Not only are the new dressings expected to save more lives, they also bring significant cost savings to the government, said Cordts. Combat Gauze is less than $30 per dressing compared to currently-used HemCon bandage that uses chitosan from shellfish to stop blood and costs $88 per bandage. WoundStat is also less expensive than the QuikClot granules it replaces.
The Army plans to equip combat lifesavers to carry three gauzes, and eventually every Soldier will have one in their Improved First Aid Kits, said Cordts. Combat medics, who are highly trained in emergency trauma will also be given three gauzes, but will be the only ones to carry WoundStat since it requires more medical expertise to use.

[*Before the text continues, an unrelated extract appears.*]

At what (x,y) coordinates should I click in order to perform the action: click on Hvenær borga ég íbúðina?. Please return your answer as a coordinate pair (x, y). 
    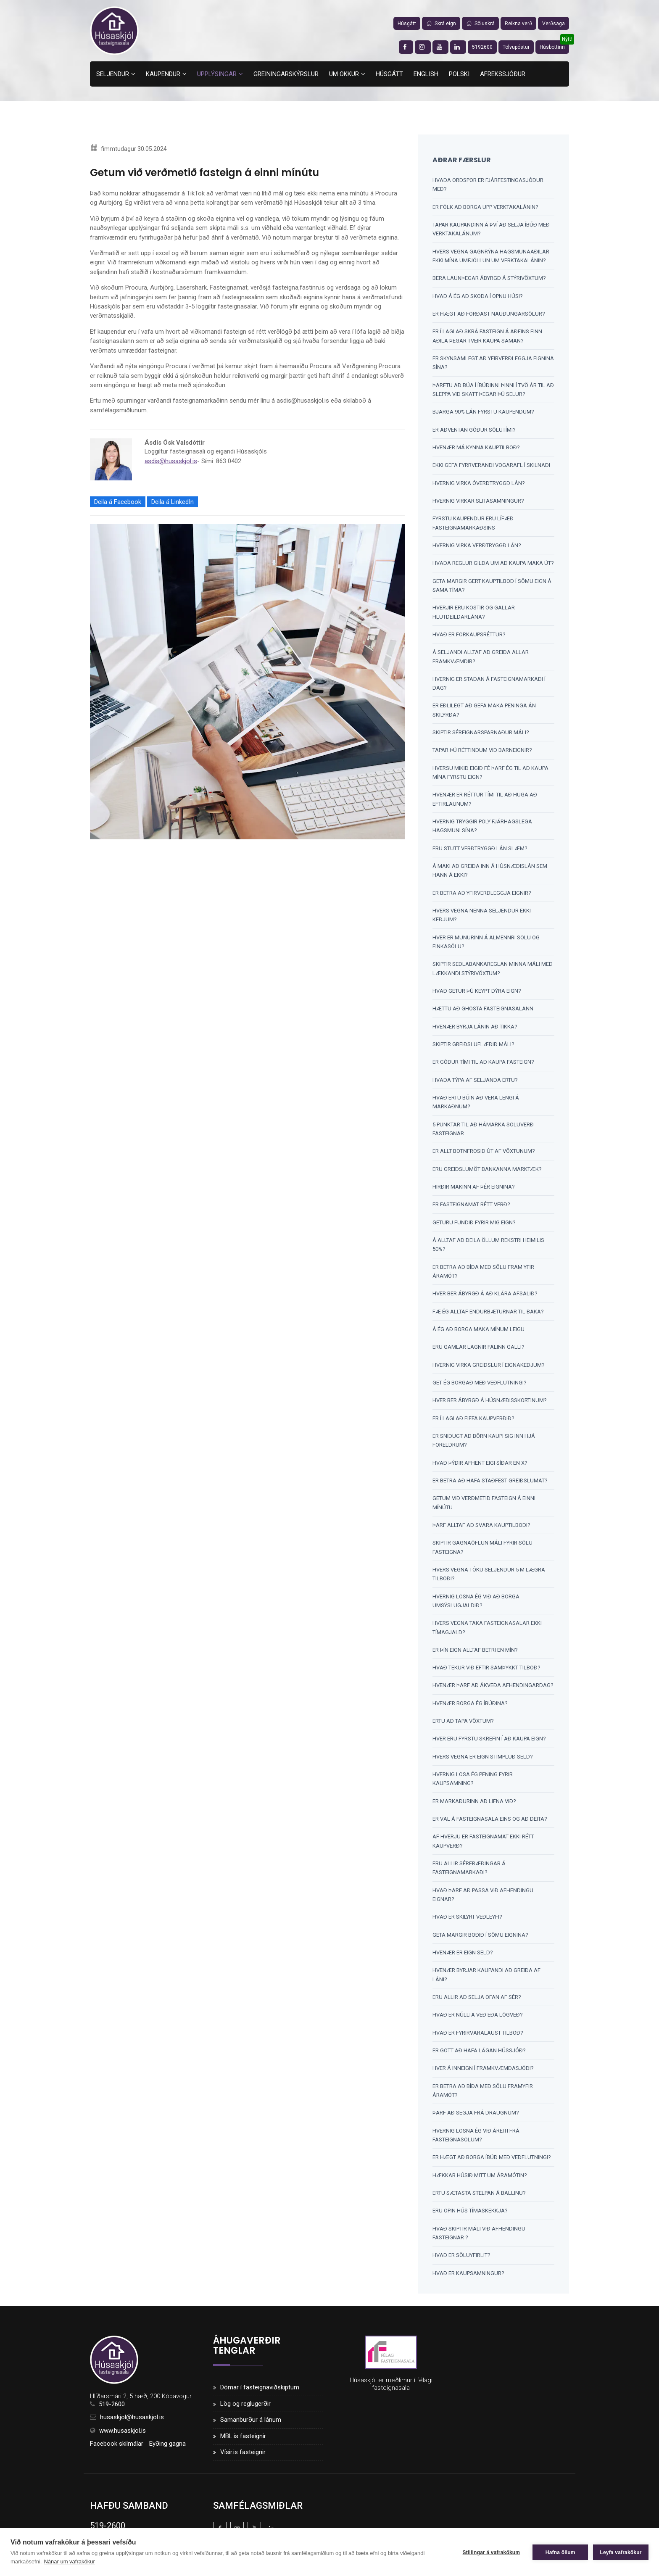     Looking at the image, I should click on (470, 1707).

Although the new hemostatic dressings are promising great improvements, Dr. David Baer, ISR’s director of surgical research, said it doesn’t mean the Army isn’t still looking for the next line of products that could offer even more improvements. ISR scientists looked into 20 to 25 other dressings in the last few years before they discovered the Combat Gauze and WoundStat, and he said they will continue their efforts for even more cutting-edge products to save lives.
“The way I think about it is the HemCon was better than the plain gauze, this (Combat Gauze) is better than the HemCon, and it can get incrementally better,” said Baer.